Throughout this time he also worked with Marguerite Vogt. In 1962, he moved to the Salk Institute and then in 1972 to The Imperial Cancer Research Fund (now named the Cancer Research UK London Research Institute) where he was first appointed associate professor and then full professor. Like many Italian scientists, Dulbecco did not have a PhD because it did not exist in the Italian higher education system (until it was introduced in 1980). In 1986 he was among the scientists who launched the Human Genome Project. From 1993 to 1997 he moved back to Italy, where he was president of the Institute of Biomedical Technologies at C.N.R. (National Council of Research) in Milan. He also retained his position on the faculty of Salk Institute for Biological Studies. Dulbecco was actively involved in research into identification and characterization of mammary gland cancer stem cells until December 2011. His research using a stem cell model system suggested that a single malignant cell with stem cell properties may be sufficient to induce cancer in mice and can generate distinct populations of tumor-initiating cells also with cancer stem cell properties. Dulbecco's examinations into the origin of mammary gland cancer stem cells in solid tumors was a continuation of his early investigations of cancer being a disease of acquired mutations. His interest in cancer stem cells was strongly influenced by evidence that in addition to genomic mutations, epigenetic modification of a cell may contribute to the development or progression of cancer.

===Nobel Prize===
Dulbecco and his group demonstrated that the infection of normal cells with certain types of viruses (oncoviruses) led to the incorporation of virus-derived genes into the host-cell genome, and that this event lead to the transformation (the acquisition of a tumor phenotype) of those cells. As demonstrated by Temin and Baltimore, who shared the Nobel Prize with Dulbecco, the transfer of viral genes to the cell is mediated by an enzyme called reverse transcriptase (or, more precisely, RNA-dependent DNA polymerase), which replicates the viral genome (in this case made of RNA) into DNA, which is later incorporated in the host genome.

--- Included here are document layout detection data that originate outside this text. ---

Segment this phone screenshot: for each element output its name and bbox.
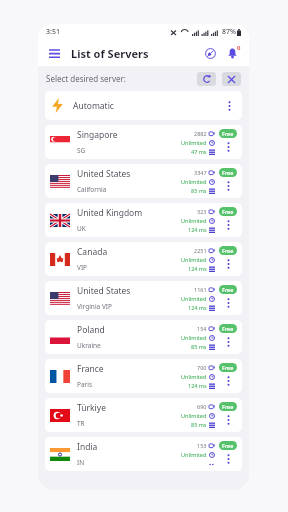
staticText: 87% [222,27,236,37]
button[interactable]: Refresh server list [197,72,216,86]
button[interactable]: Canada [45,242,242,276]
staticText: Select desired server: [46,73,126,84]
button[interactable]: Open navigation menu [46,45,62,61]
button[interactable]: Free [219,168,237,177]
staticText: Unlimited [181,334,207,341]
button[interactable]: Türkiye [45,398,242,432]
staticText: 85 ms [191,187,207,194]
button[interactable]: More options [223,412,234,428]
staticText: 0 [237,44,241,52]
button[interactable]: Poland [45,320,242,354]
button[interactable]: More options [223,373,234,389]
staticText: Free [222,403,234,410]
staticText: Free [222,208,234,215]
staticText: India [77,441,98,453]
staticText: UK [77,224,86,233]
staticText: 3347 [194,169,207,176]
staticText: 2251 [194,247,207,254]
staticText: TR [77,419,85,428]
button[interactable]: Free [219,285,237,294]
staticText: Paris [77,380,93,389]
button[interactable]: More options [223,217,234,233]
button[interactable]: More options [224,98,235,114]
button[interactable]: Free [219,363,237,372]
staticText: 1161 [194,286,207,293]
button[interactable]: Singapore [45,125,242,159]
staticText: United States [77,285,131,297]
button[interactable]: Clear filter [222,72,241,86]
staticText: 85 ms [191,421,207,428]
button[interactable]: Notifications [223,44,241,62]
staticText: Unlimited [181,139,207,146]
staticText: 85 ms [191,343,207,350]
staticText: 690 [197,403,207,410]
staticText: Singapore [77,129,118,141]
staticText: 154 [197,325,207,332]
staticText: Free [222,364,234,371]
staticText: Unlimited [181,451,207,458]
button[interactable]: United States [45,164,242,198]
button[interactable]: More options [223,256,234,272]
staticText: Ukraine [77,341,101,350]
staticText: 3:51 [46,27,60,37]
staticText: VIP [77,263,88,272]
staticText: Free [222,247,234,254]
staticText: Unlimited [181,178,207,185]
button[interactable]: United States [45,281,242,315]
staticText: 124 ms [188,226,207,233]
staticText: Poland [77,324,105,336]
button[interactable]: More options [223,139,234,155]
staticText: SG [77,146,86,155]
staticText: Free [222,169,234,176]
staticText: 47 ms [191,148,207,155]
staticText: Free [222,325,234,332]
staticText: Automatic [73,100,114,112]
staticText: Türkiye [77,402,106,414]
staticText: Unlimited [181,256,207,263]
button[interactable]: India [45,437,242,471]
staticText: Canada [77,246,108,258]
button[interactable]: More options [223,295,234,311]
staticText: Unlimited [181,412,207,419]
staticText: Unlimited [181,217,207,224]
staticText: 153 [197,442,207,449]
staticText: France [77,363,104,375]
staticText: Unlimited [181,295,207,302]
staticText: United Kingdom [77,207,143,219]
button[interactable]: Automatic [45,91,242,120]
staticText: Virginia VIP [77,302,112,311]
button[interactable]: More options [223,178,234,194]
button[interactable]: Free [219,129,237,138]
staticText: 124 ms [188,382,207,389]
button[interactable]: Connection status [202,45,218,61]
button[interactable]: More options [223,334,234,350]
button[interactable]: Free [219,246,237,255]
staticText: 323 [197,208,207,215]
staticText: Free [222,442,234,449]
staticText: 2882 [194,130,207,137]
button[interactable]: United Kingdom [45,203,242,237]
staticText: 124 ms [188,304,207,311]
staticText: Free [222,286,234,293]
staticText: Unlimited [181,373,207,380]
button[interactable]: France [45,359,242,393]
button[interactable]: Free [219,324,237,333]
button[interactable]: Free [219,207,237,216]
staticText: California [77,185,107,194]
button[interactable]: More options [223,451,234,467]
staticText: IN [77,458,85,467]
staticText: List of Servers [71,46,149,61]
button[interactable]: Free [219,441,237,450]
staticText: United States [77,168,131,180]
staticText: 700 [197,364,207,371]
staticText: Free [222,130,234,137]
staticText: 124 ms [188,265,207,272]
button[interactable]: Free [219,402,237,411]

Oncoviruses are the cause of some forms of human cancers. Dulbecco's study gave a basis for a precise understanding of the molecular mechanisms by which they propagate, thus allowing humans to better fight them. Furthermore, the mechanisms of carcinogenesis mediated by oncoviruses closely resemble the process by which normal cells degenerate into cancer cells. Dulbecco's discoveries allowed humans to better understand and fight cancer. In addition, it is well known that in the 1980s and 1990s, an understanding of reverse transcriptase and of the origins, nature, and properties of human immunodeficiency virus (HIV, of which there are two well-understood serotypes, HIV-1, and the less-common and less virulent HIV-2), the virus which, if unchecked, ultimately causes acquired immunodeficiency syndrome (AIDS), led to the development of the first group of drugs that could be considered successful against the virus, the reverse-transcriptase inhibitors, of which zidovudine is a well-known example. These drugs are still used today as one part of the highly-active antiretroviral therapy drug cocktail that is in contemporary use.

===Other awards===
In 1965 he received the Marjory Stephenson Prize from the Society for General Microbiology. That same year, he was elected to the American Academy of Arts and Sciences. In 1973 he was awarded the Louisa Gross Horwitz Prize from Columbia University together with Theodore Puck and Harry Eagle. Dulbecco was the recipient of the Selman A. Waksman Award in Microbiology from the National Academy of Sciences in 1974. He was elected a Foreign Member of the Royal Society (ForMemRS) in 1974. In 1993, he was elected to the American Philosophical Society.